Israeli Test on Worm Called Crucial in Iran Nuclear Delay
The biggest single factor in putting time on the nuclear clock appears to be Stuxnet, the most sophisticated cyberweapon ever deployed ... The worm itself now appears to have included two major components. One was designed to send Iran’s nuclear centrifuges spinning wildly out of control. Another seems right out of the movies: The computer program also secretly recorded what normal operations at the nuclear plant looked like, then played those readings back to plant operators, like a pre-recorded security tape in a bank heist, so that it would appear that everything was operating normally while the centrifuges were actually tearing themselves apart.
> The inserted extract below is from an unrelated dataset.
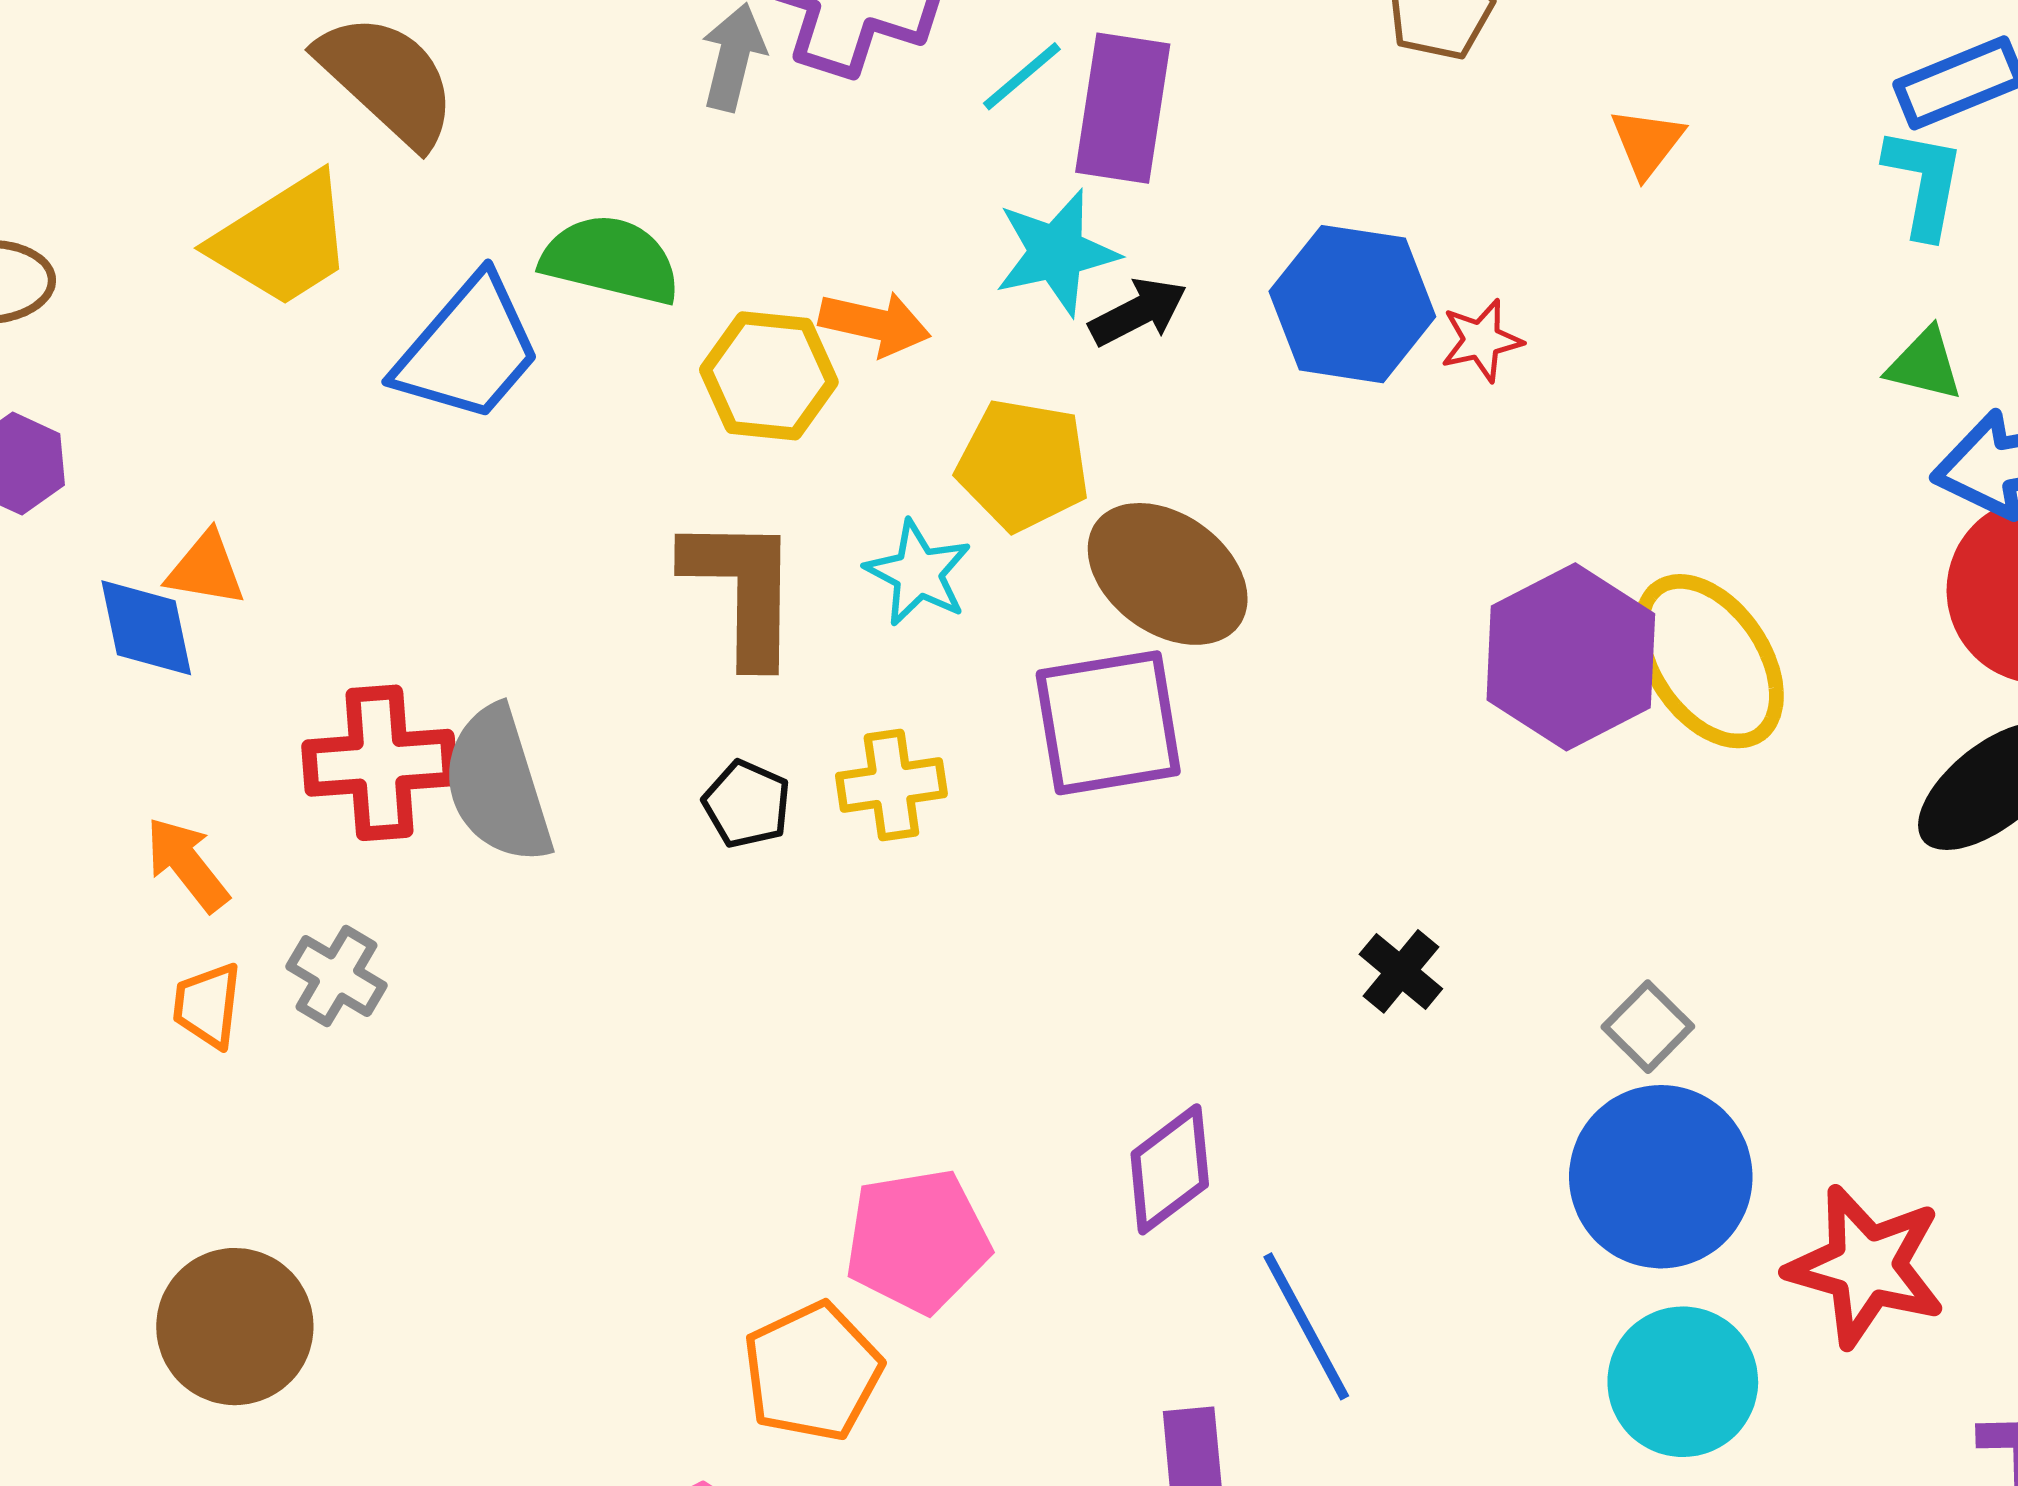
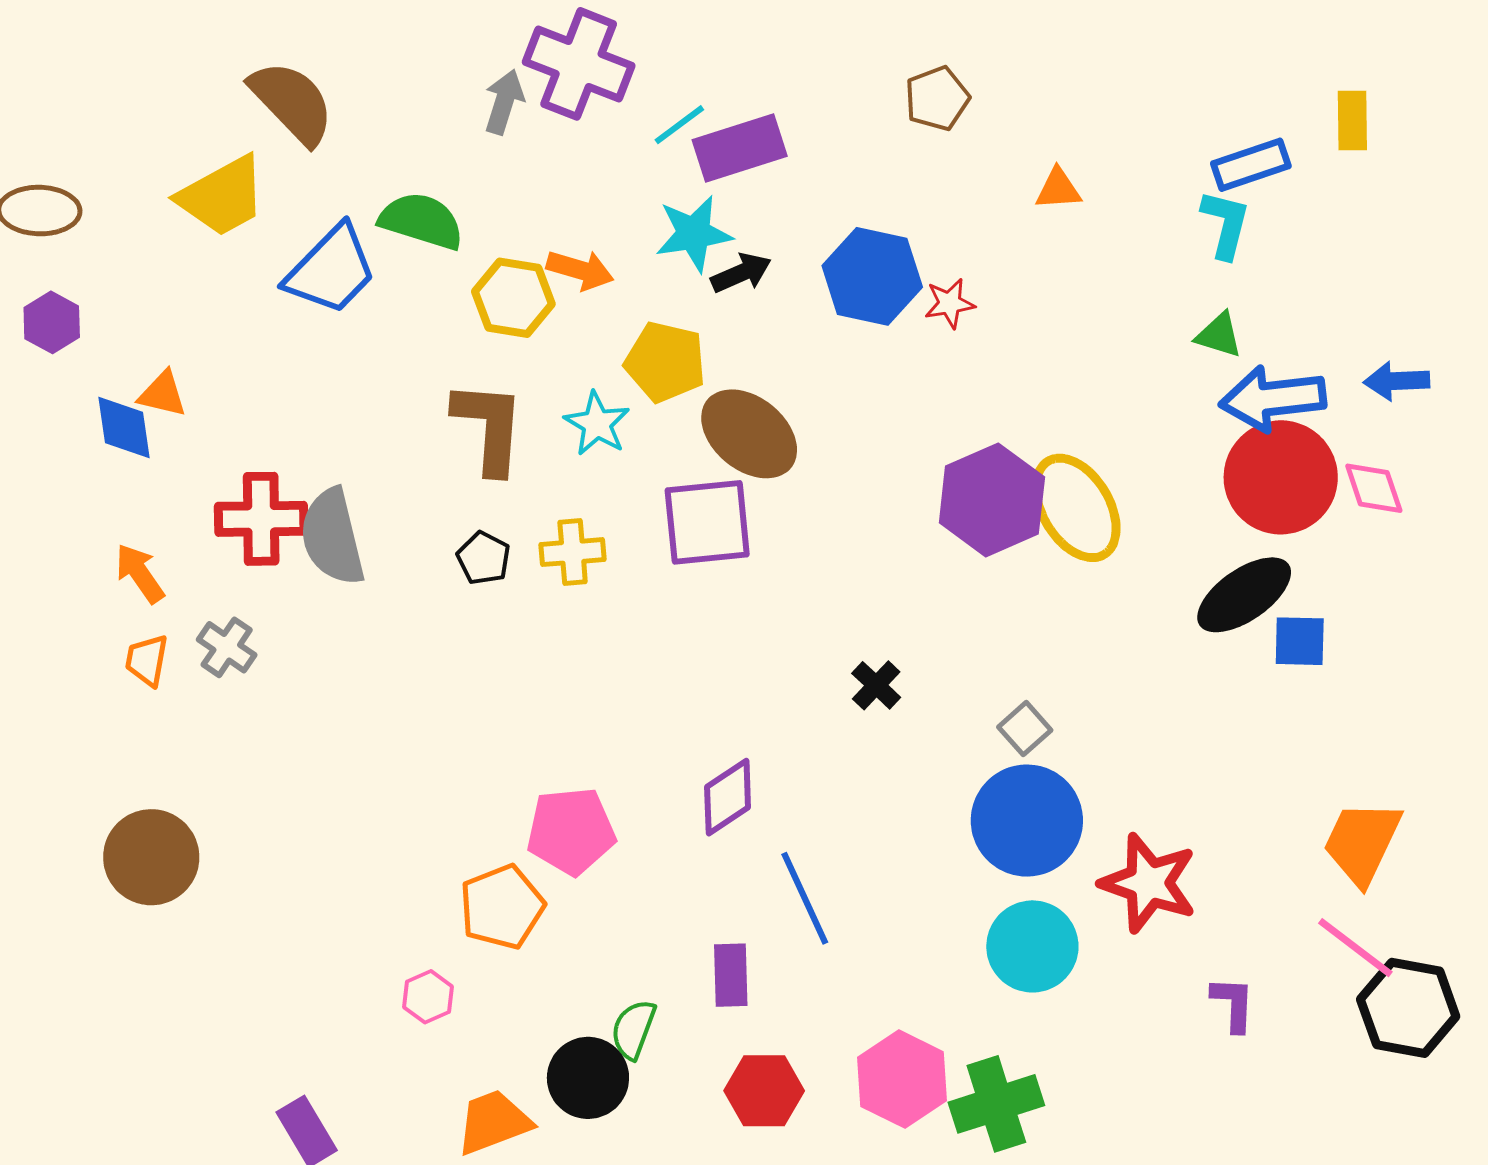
purple rectangle: (1123, 108) -> (740, 148), turned 60
orange triangle: (1647, 142) -> (1058, 189), turned 45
New York Times, 1-15-11
Laughingly, Sinopoli added, "I had nothing to do with Stuxnet, but if you know who did, tell me because I want royalties."
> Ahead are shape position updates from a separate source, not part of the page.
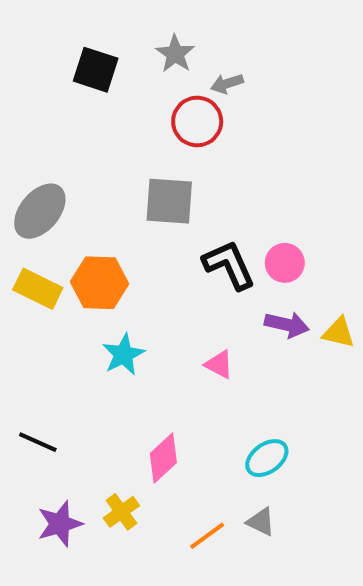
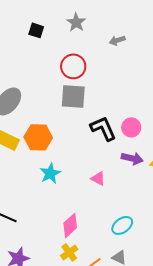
black square: (96, 70) -> (36, 30), size x0.7
gray arrow: (227, 84) -> (117, 40), moved
red circle: (197, 121) -> (73, 66), moved
yellow cross: (121, 512) -> (69, 252), moved

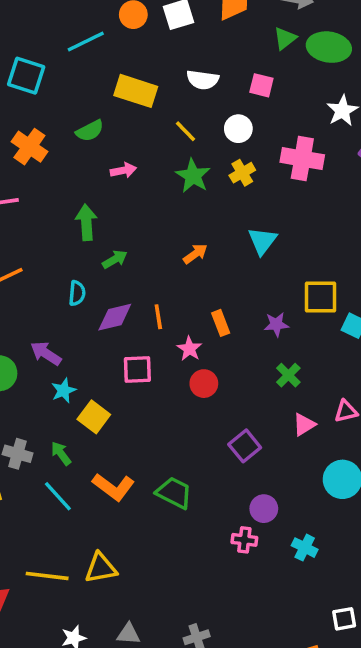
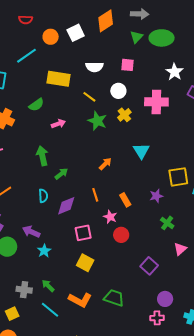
orange line: (158, 317) -> (95, 195), moved
yellow square: (94, 417) -> (85, 263), moved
In concluding his presentation (which also included a model for making such attacks profitable), Sinopoli stressed four points:
Security of cyber‐physical systems is of paramount importance
Security needs to be integrated with system theory/knowledge
A science of security for CPS systems needs to be developed
Small attacks that run “under the radar” can have serious consequences
CyLab researcher Anupam Datta spoke on "Privacy Protection via Monitoring and Audit: Computer Science + Healthcare + Law."
Datta's presentation highlighted research focused on personal information governance, which is becoming an increasingly more complex issue as healthcare, in all aspects, becomes increasingly more dependent on IT.
The articulated goal of Datta's research:
Develop methods and tools to help organizations be compliant with privacy regulations and internal policies.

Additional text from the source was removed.